> **PROMPT**
Omitting all pictures, retype the entries below exactly as given.

= = =

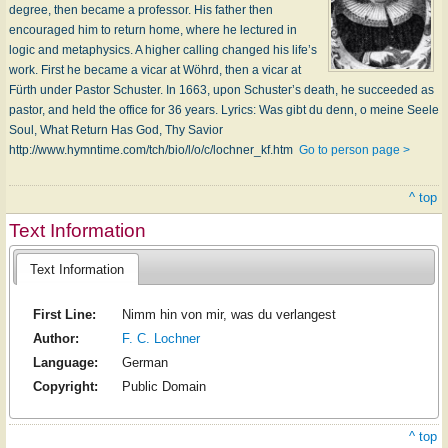
degree, then became a professor. His father then
encouraged him to return home, where he lectured in
logic and metaphysics. A higher calling changed his life’s
work. First he became a vicar at Wöhrd, then a vicar at
Fürth under Pastor Schuster. In 1663, upon Schuster’s death, he succeeded as
pastor, and held the office for 36 years. Lyrics: Was gibt du denn, o meine Seele
Soul, What Return Has God, Thy Savior
http://www.hymntime.com/tch/bio/l/o/c/lochner_kf.htm
Go to person page >
^ top
Text Information
Text Information
First Line:
Nimm hin von mir, was du verlangest
Author:
F. C. Lochner
Language:
German
Copyright:
Public Domain
^ top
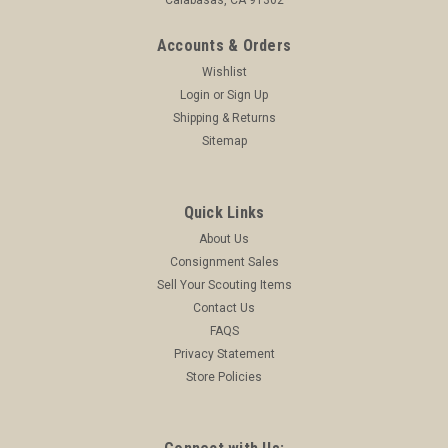
Accounts & Orders
Wishlist
Login
or
Sign Up
Shipping & Returns
Sitemap
Quick Links
About Us
Consignment Sales
Sell Your Scouting Items
Contact Us
FAQS
Privacy Statement
Store Policies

= = =

> **RESPONSE**
degree, then became a professor. His father then
encouraged him to return home, where he lectured in
logic and metaphysics. A higher calling changed his life’s
work. First he became a vicar at Wöhrd, then a vicar at
Fürth under Pastor Schuster. In 1663, upon Schuster’s death, he succeeded as
pastor, and held the office for 36 years. Lyrics: Was gibt du denn, o meine Seele
Soul, What Return Has God, Thy Savior
http://www.hymntime.com/tch/bio/l/o/c/lochner_kf.htm
Go to person page >
^ top
Text Information
Text Information
First Line:
Nimm hin von mir, was du verlangest
Author:
F. C. Lochner
Language:
German
Copyright:
Public Domain
^ top
Accounts & Orders
Wishlist
Login
or
Sign Up
Shipping & Returns
Sitemap
Quick Links
About Us
Consignment Sales
Sell Your Scouting Items
Contact Us
FAQS
Privacy Statement
Store Policies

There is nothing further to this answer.